*** Supplied data ***
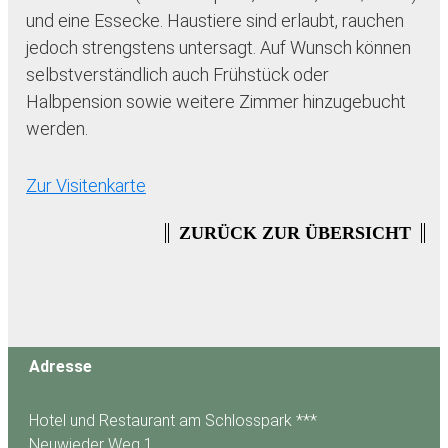
und eine Essecke. Haustiere sind erlaubt, rauchen
jedoch strengstens untersagt. Auf Wunsch können
selbstverständlich auch Frühstück oder
Halbpension sowie weitere Zimmer hinzugebucht
werden.
Zur Visitenkarte
ZURÜCK ZUR ÜBERSICHT
Adresse
Hotel und Restaurant am Schlosspark ***
Neuwieder Weg 1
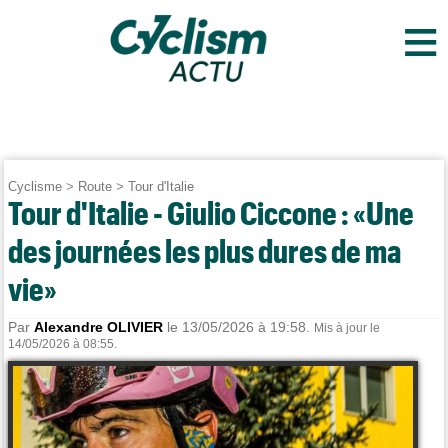
≡
Cyclisme
>
Route
>
Tour d'Italie
Tour d'Italie - Giulio Ciccone : «Une
des journées les plus dures de ma
vie»
Par
Alexandre OLIVIER
le 13/05/2026 à 19:58.
Mis à jour le
14/05/2026 à 08:55.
*** End of Supplied data ***
- Your instructions -
Each of the records above needs to be transcribed exactly, apart from its pictures.

- Output below -
und eine Essecke. Haustiere sind erlaubt, rauchen
jedoch strengstens untersagt. Auf Wunsch können
selbstverständlich auch Frühstück oder
Halbpension sowie weitere Zimmer hinzugebucht
werden.
Zur Visitenkarte
ZURÜCK ZUR ÜBERSICHT
Adresse
Hotel und Restaurant am Schlosspark ***
Neuwieder Weg 1
≡
Cyclisme
>
Route
>
Tour d'Italie
Tour d'Italie - Giulio Ciccone : «Une
des journées les plus dures de ma
vie»
Par
Alexandre OLIVIER
le 13/05/2026 à 19:58.
Mis à jour le
14/05/2026 à 08:55.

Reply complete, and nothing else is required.